MiR-330-3p contributes to INS-1 cell dysfunction by targeting glucokinase in gestational diabetes mellitus.

Abstract

High-expressed miR-330-3p in gestational diabetes mellitus (GDM) patients was reported. However, the role and mechanism of miR-330-3p in GDM are rarely reported. In this research, we aim to investigate the effects of miR-330-3p on GDM. MiR-330-3p expression in the GDM patients' blood was determined by q-PCR. Blood glucose of blood samples was detected using blood glucose detection kits. Glucokinase (GCK) was confirmed to be a target gene of miR-330-3p by bioinformatics and luciferase analysis. Correlations between miR-330-3p with GCK and blood glucose were analyzed by Pearson correlation analysis.

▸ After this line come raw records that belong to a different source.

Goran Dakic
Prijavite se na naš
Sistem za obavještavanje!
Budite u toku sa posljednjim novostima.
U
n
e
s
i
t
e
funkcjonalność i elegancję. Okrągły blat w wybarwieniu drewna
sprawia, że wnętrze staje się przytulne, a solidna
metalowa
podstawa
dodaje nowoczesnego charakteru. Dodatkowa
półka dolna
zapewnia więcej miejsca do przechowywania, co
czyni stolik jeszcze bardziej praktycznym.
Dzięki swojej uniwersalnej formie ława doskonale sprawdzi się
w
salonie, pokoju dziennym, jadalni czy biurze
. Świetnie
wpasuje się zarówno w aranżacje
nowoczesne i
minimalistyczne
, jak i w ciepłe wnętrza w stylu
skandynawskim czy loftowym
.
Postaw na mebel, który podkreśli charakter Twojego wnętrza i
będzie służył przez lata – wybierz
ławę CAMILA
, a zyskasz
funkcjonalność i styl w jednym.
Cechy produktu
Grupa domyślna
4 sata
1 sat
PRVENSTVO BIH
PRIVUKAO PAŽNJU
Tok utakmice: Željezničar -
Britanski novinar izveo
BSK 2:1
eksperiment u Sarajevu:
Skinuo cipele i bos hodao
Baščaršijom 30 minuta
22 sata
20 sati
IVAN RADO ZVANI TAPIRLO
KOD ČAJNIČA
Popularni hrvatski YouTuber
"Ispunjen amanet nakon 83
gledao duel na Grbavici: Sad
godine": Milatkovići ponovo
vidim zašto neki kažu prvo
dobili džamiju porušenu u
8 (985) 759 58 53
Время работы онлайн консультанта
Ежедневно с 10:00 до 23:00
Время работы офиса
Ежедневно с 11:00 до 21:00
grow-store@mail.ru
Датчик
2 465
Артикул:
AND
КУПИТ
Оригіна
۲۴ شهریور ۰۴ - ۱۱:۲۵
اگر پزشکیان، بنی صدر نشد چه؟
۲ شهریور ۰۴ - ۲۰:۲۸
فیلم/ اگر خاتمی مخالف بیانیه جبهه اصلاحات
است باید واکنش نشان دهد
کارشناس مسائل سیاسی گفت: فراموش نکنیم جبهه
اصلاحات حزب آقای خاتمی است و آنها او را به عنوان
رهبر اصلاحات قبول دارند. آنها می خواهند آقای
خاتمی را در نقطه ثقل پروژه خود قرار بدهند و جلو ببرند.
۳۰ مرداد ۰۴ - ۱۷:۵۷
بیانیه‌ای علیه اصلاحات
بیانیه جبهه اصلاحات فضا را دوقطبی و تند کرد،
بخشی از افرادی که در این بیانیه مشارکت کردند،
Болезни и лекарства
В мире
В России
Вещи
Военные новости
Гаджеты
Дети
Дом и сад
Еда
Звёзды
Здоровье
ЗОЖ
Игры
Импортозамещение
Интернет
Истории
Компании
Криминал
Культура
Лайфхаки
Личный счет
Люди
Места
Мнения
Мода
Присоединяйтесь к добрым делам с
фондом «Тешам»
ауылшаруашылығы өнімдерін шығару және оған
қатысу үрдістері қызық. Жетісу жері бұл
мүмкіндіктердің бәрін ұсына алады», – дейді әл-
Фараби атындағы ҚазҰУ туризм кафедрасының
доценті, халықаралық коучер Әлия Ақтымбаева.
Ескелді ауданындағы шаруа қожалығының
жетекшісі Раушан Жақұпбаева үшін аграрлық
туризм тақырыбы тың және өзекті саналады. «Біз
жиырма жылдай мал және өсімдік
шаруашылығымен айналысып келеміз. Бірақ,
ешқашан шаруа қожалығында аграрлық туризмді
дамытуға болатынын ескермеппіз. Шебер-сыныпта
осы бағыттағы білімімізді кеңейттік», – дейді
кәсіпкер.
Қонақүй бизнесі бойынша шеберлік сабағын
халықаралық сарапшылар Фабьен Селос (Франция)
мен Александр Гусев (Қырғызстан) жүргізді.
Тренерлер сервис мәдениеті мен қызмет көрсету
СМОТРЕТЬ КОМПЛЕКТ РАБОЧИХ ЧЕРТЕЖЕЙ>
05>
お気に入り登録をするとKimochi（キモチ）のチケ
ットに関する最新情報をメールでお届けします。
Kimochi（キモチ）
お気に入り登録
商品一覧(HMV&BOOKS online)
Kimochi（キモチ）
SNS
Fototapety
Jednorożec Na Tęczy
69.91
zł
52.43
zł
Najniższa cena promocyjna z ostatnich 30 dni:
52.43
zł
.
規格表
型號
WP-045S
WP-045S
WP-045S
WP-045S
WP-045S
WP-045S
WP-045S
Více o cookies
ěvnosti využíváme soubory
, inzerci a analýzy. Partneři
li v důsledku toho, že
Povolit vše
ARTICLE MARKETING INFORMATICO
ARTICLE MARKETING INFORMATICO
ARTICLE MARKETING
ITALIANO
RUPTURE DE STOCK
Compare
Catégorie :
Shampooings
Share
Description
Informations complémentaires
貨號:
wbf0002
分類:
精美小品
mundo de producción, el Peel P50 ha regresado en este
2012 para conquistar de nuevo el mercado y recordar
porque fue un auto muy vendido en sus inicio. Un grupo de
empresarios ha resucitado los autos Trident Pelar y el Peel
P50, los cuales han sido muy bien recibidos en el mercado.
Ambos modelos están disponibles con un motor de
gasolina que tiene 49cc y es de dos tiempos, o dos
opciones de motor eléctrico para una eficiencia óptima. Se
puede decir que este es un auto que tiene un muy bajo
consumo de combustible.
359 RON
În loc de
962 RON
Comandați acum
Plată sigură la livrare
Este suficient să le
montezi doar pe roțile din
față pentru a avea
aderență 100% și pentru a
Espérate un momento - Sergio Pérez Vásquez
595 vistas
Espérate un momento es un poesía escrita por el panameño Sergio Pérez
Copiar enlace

After INS-1 cells were treated with glucose and transfected with mimic, inhibitor or siGCK, GCK expression was detected by western blot, and q-PCR, enzyme-linked immunosorbent assays, cell counting kit-8 and Annexin-V/propidium iodide were conducted to examine the expression of insulin, cell viability and apoptosis. MiR-330-3p was high-expressed in GDM patients' blood, while GCK was low-expressed. The miR-330-3p expression level positively correlated with blood glucoseand and it was highly expressed in glucose-treated INS-1 cells (11 and 22 mmol/L), while miR-330-3p expression negatively correlated with GCK expression. GCK expression was inhibited by miR-330-3p mimic and enhanced by the miR-330-3p inhibitor. MiR-330-3p mimic inhibited INS-1 cells' insulin expression, cell viability and induced apoptosis. Yet miR-330-3p inhibitor and siGCK exhibited opposite effects which miR-330-3p mimic and GCK played on INS-1 cells. In addition, siGCK reversed the effect of miR-330-3p inhibitor on INS-1 cells. Our findings proved that miR-330-3p targeting GCK lead to the dysfunction of INS-1 cells in GDM, and could become a therapeutic target for GDM treatment.